A situação fática tomou força quando naquele Estado, a Automobile Associaton (CSAA) Insurance Group, tomou ciência de que o automóvel acima descrito estava no quintal da casa do segurado, situação em que cancelou sua apólice de seguro residencial.
No entender da seguradora o segurado teria um quintal irregular com vários pneus e um “carro em ruínas”, levando, destarte, a perda do seguro residencial. A par desse fato o cancelamento do contrato de seguro residencial teria ocorrido também em razão de que haveria muito entulho, papelão e um caminhão com inúmeros detritos dentro de sua caçamba.
Na notificação do cancelamento o segurado teria constatado que a seguradora apontou detalhes de seu quintal, sem que nenhum preposto, ou gestor da seguradora tivesse se deslocado até o local para verificar às condições ambientais.
Ficou comprovado, de sua vez, que a seguradora californiana não enviou ninguém ao local.
Porém, o motivo foi devidamente esclarecido.
A seguradora teria enviado um drone que teria feito uma “varredura” no endereço do segurado.
De outro giro, o segurado solicitou as imagens, mas a seguradora teria negado revelando que se tratavam de “imagens aéreas”, que poderiam bem ser colhidas através de satélites do Google.
De acordo com essa reportagem muitos seguros estão sendo negados aos residentes da Califórnia e o motivo determinante para tais fatos, segundo outro viés, em épocas quentes, aquela região conta com altos índices de incêndios.
Trazendo esse fato à luz de nosso direito caberia a seguinte pergunta que me parece ser importante: com a utilização de um drone poderia uma seguradora cancelar o contrato de seguro residencial, ou haveria uma ingerência à privacidade?
A questão a meu juízo não parece, a priori, tão fácil de ser deslindada.
Se por um lado hoje temos uma legislação de proteção de dados, também, em uma outra visão, a legislação dá amparo ao direito à privacidade que não parece vingar diante de outros inúmeros cenários.
Até que limite minha privacidade pode ser atingida?
Se se consultar o que está dito no inciso X, do artigo 5º da nossa Constituição, se colhe:
“São invioláveis a intimidade, a vida privada, a honra e a imagem das pessoas, assegurado o direito a indenização pelo dano material ou moral decorrente de sua violação”.
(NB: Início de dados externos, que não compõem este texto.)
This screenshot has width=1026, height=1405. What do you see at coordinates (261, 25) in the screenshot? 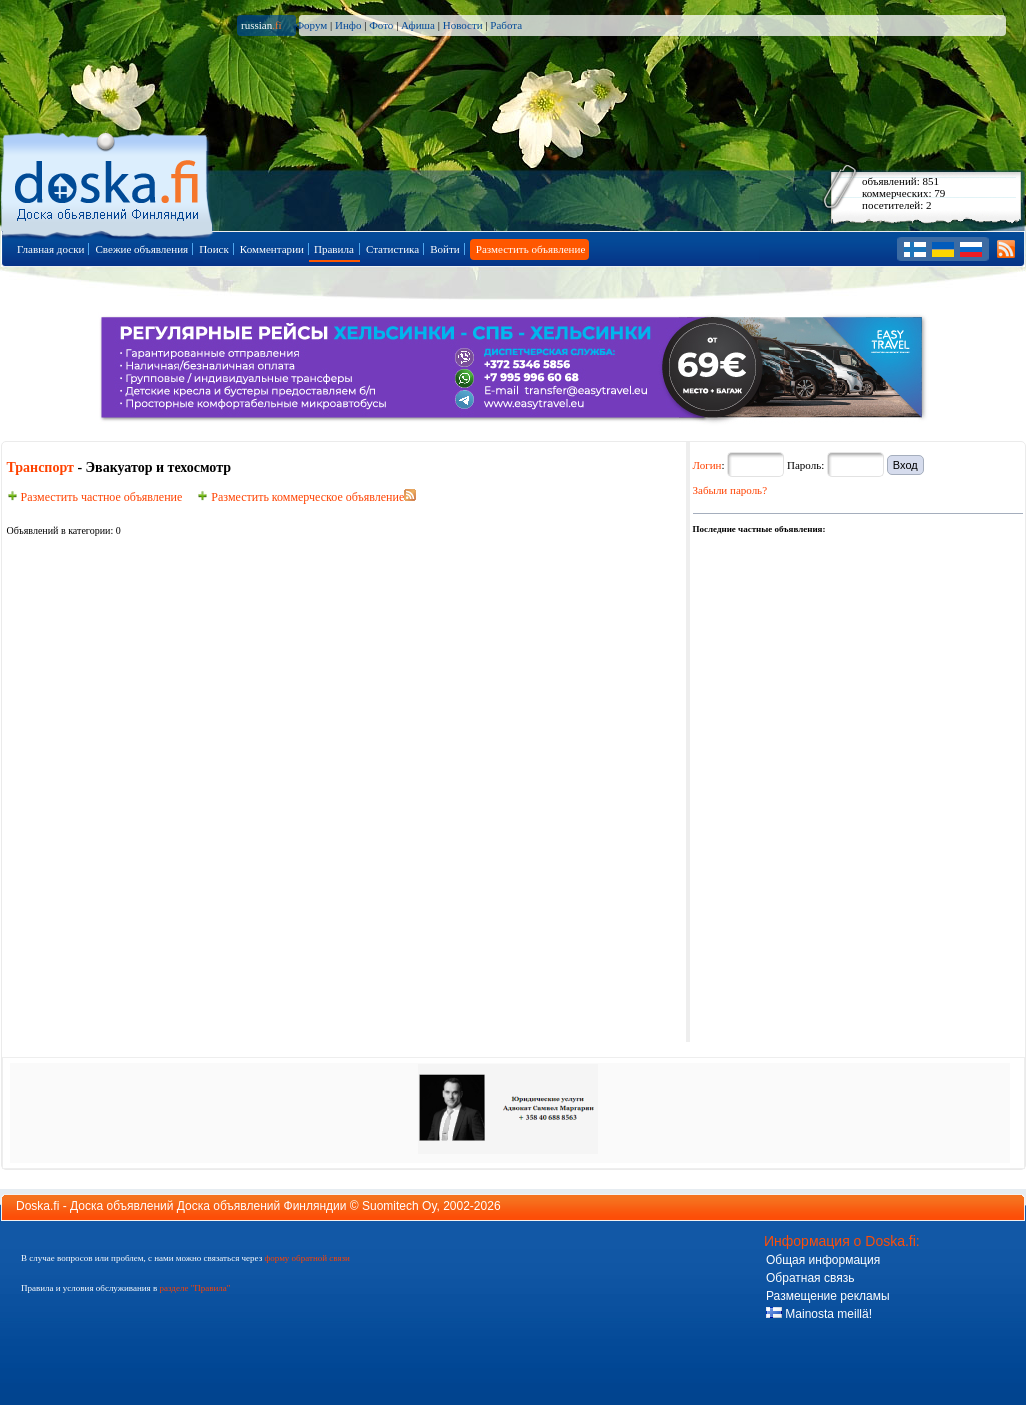
I see `russian` at bounding box center [261, 25].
A questão realmente toma corpo quando em nossa literatura jurídica constitucionalistas afirmam que nos “Estados Unidos a expressão privacy, (privacidade) é incluída na vedação ao uso comercial não autorizado de aspectos da personalidade, como a imagem a impedir decisões de natureza reservada ou personalíssima, que estejam explícitas ou implicitamente reservadas aos indivíduos”.[2]
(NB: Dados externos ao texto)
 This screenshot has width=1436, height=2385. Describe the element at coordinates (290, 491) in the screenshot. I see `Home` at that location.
No Brasil não se passa de modo diverso quando se colhe na própria lei ordinária, o seguinte texto:
“Pode-se exigir que cesse a ameaça, ou a lesão, a direito de personalidade, e reclamar perdas e danos, sem prejuízo de outras sanções previstas em lei”.[3]
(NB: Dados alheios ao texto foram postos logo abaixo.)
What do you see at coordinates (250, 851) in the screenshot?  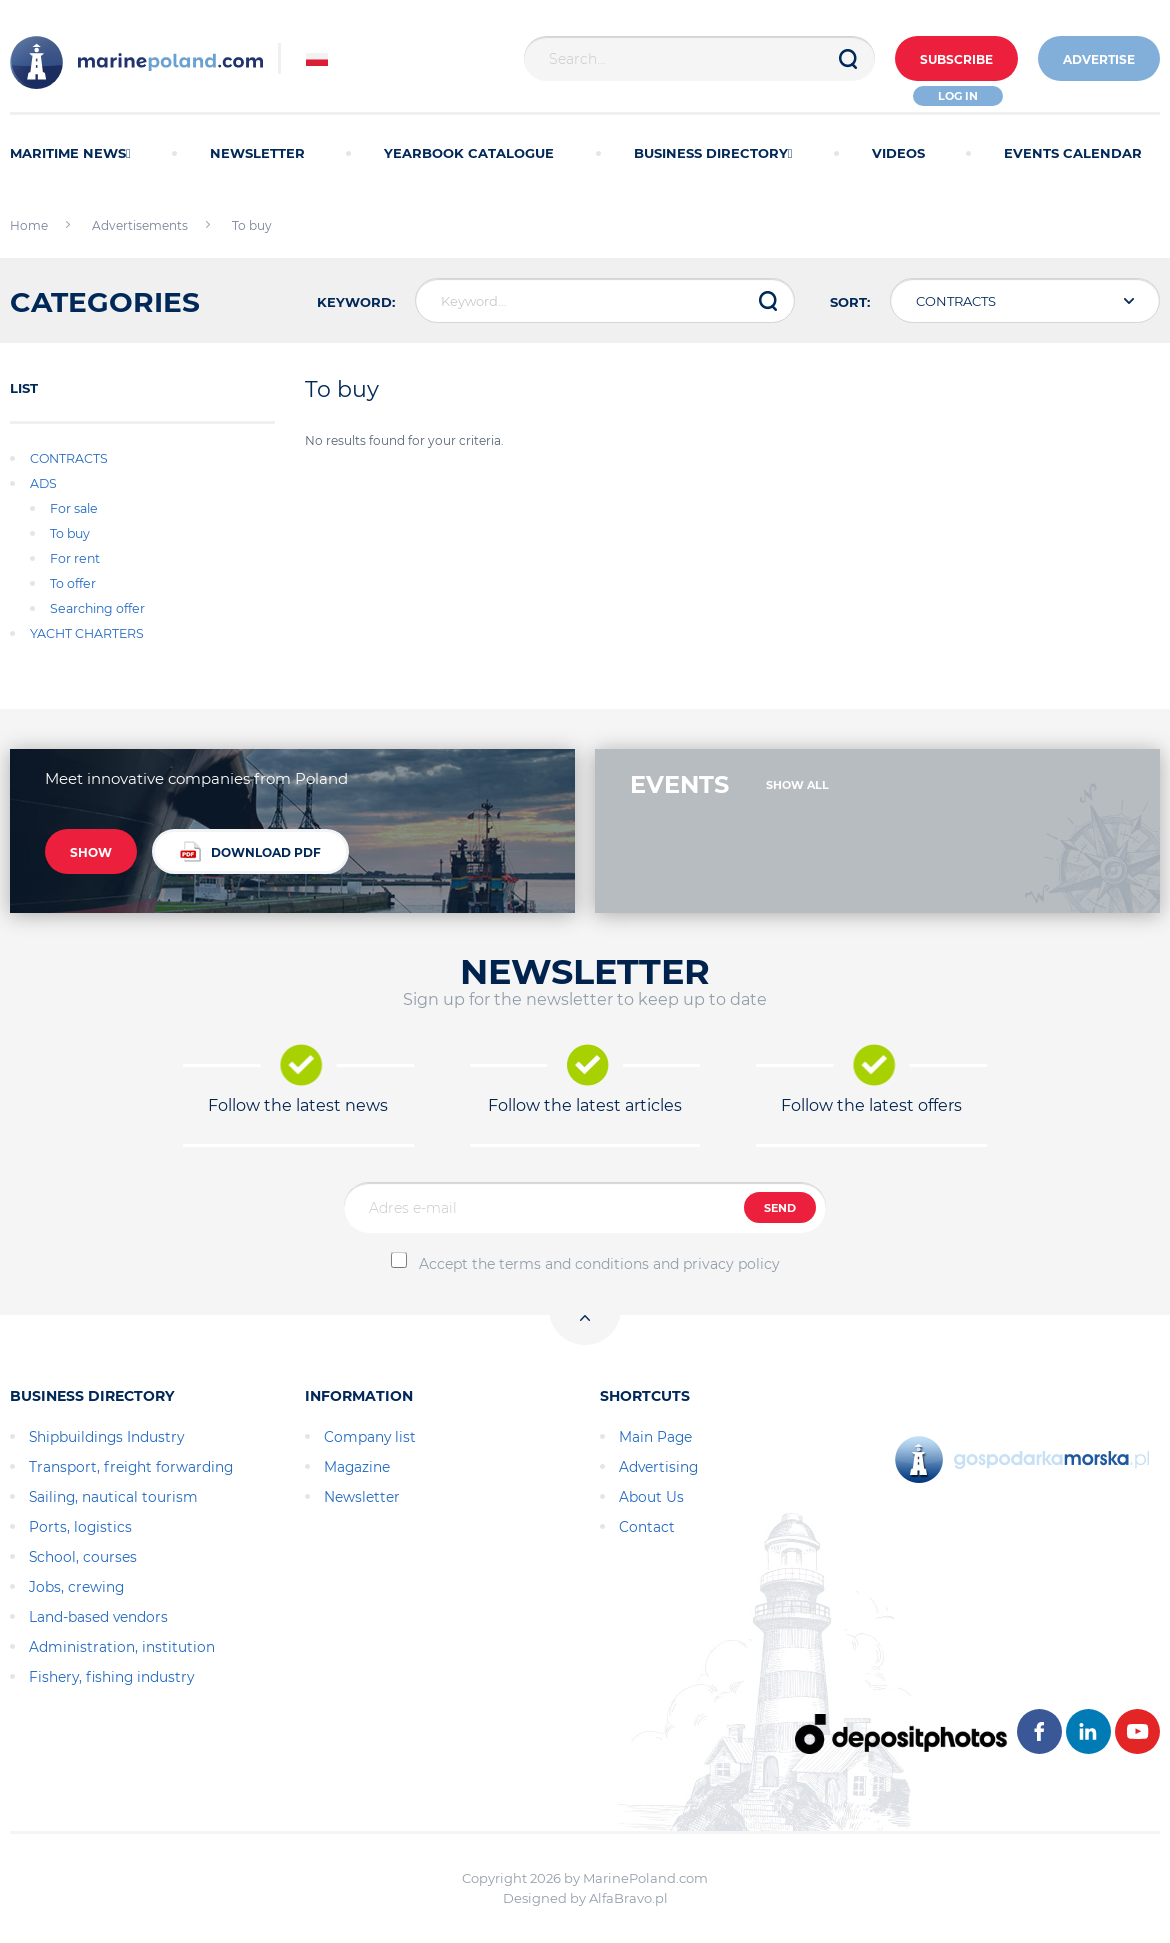 I see `DOWNLOAD PDF` at bounding box center [250, 851].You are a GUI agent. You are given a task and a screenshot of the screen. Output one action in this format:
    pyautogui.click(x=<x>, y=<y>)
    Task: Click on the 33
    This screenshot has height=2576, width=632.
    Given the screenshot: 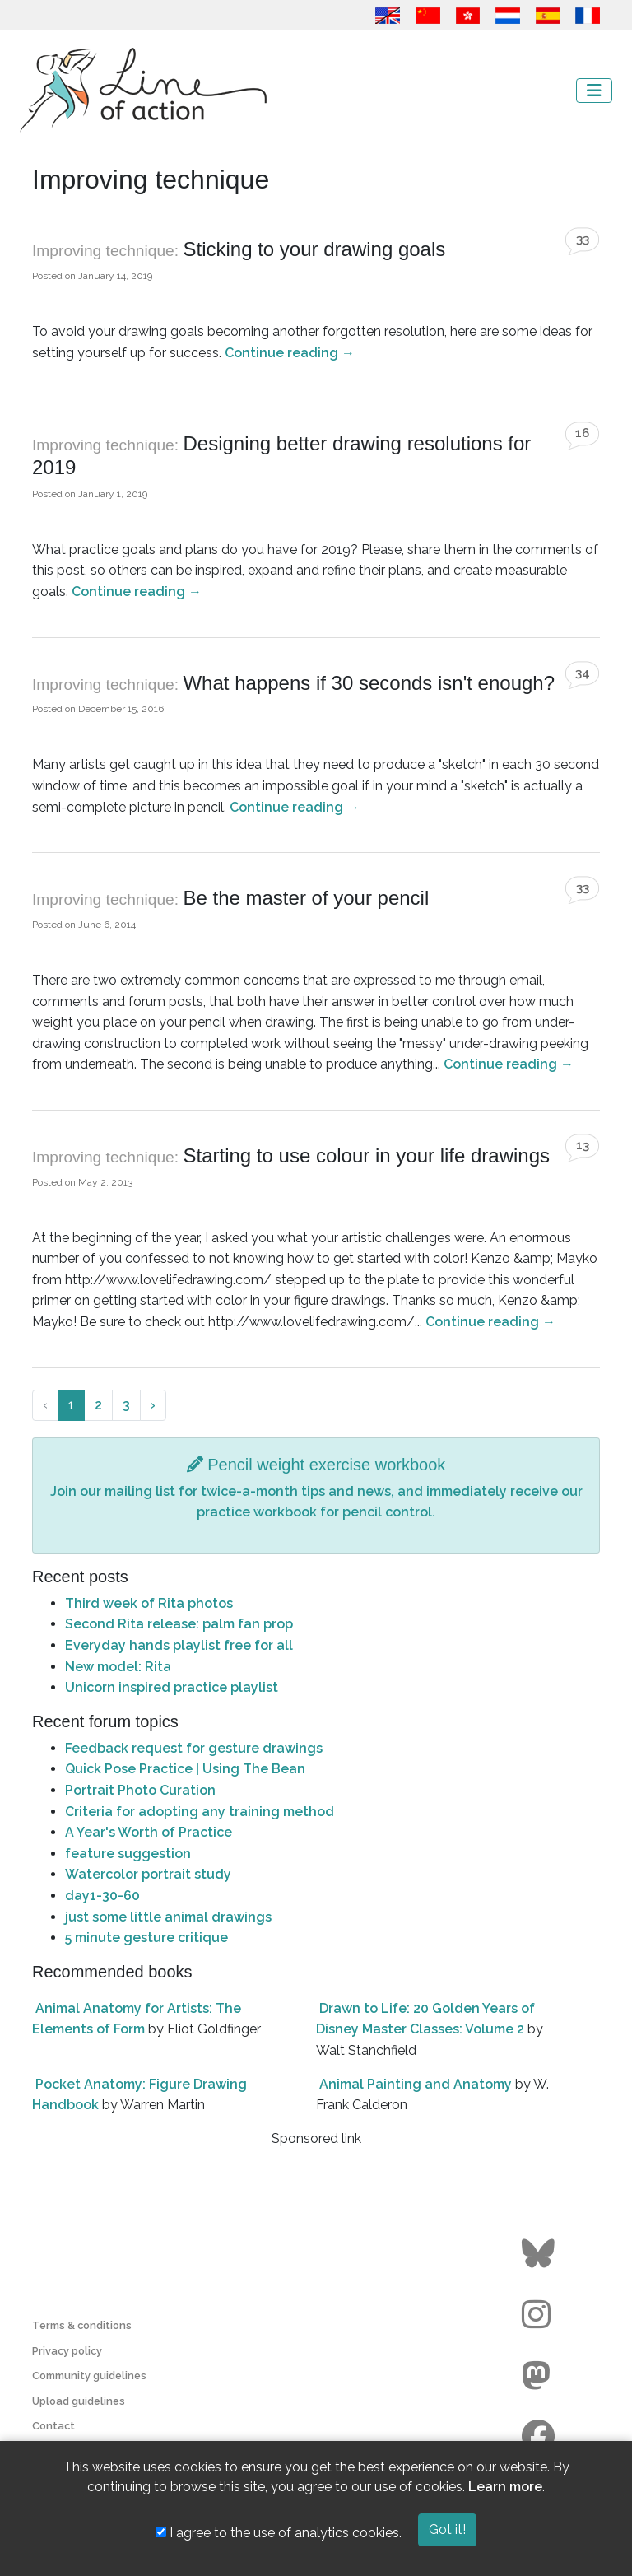 What is the action you would take?
    pyautogui.click(x=582, y=238)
Ademais, o conceito de privacidade está imbricado à intimidade na tipificação dos chamados “direitos da personalidade” que são intransmissíveis e irrenunciáveis, não podendo o seu exercício sofrer limitação voluntária.[4]
De outra banda, em estudo focado direto ao tema proposto existe um estudo sobre a lacuna na legislação ao uso de drones que invadem privacidade das pessoas nas quais as pesquisadoras Ana Paula Rodrigues e Barbara Mourão “lamentam que qualquer brasileiro atualmente pode ir a uma loja, adquirir um drone e utilizar da forma que lhe convier.[5] O mais grave para elas seria a invasão de intimidade e identificação dos sobreditos aparelhos.
Neste diapasão é imprescindível que essa tecnologia que ajuda muitos casos em prol da segurança do indivíduo sofra, de fato, a falta de uma regulamentação legal que não destoe do verdadeiro sentido da lei, vale dizer, a proteção ao homem sem ferir sua privacidade.
É o que penso.
Porto Alegre, 06/08/2023.
Voltaire Marensi - Advogado e Professor
[1] Jornalista de noticiasautomotivas.com.br
[2] José Adércio Leite Sampaio. Comentários à Constituição do Brasil. J.J. Gomes Canotilho e outros Coordenadores. Editora Saraiva e outras, 2013, página 276/277.
[3] Artigo 12 do nosso Código Civil
[4] Ibidem, artigo 11.
[5] Universidade metodista de São Paulo, em 30/01/2023.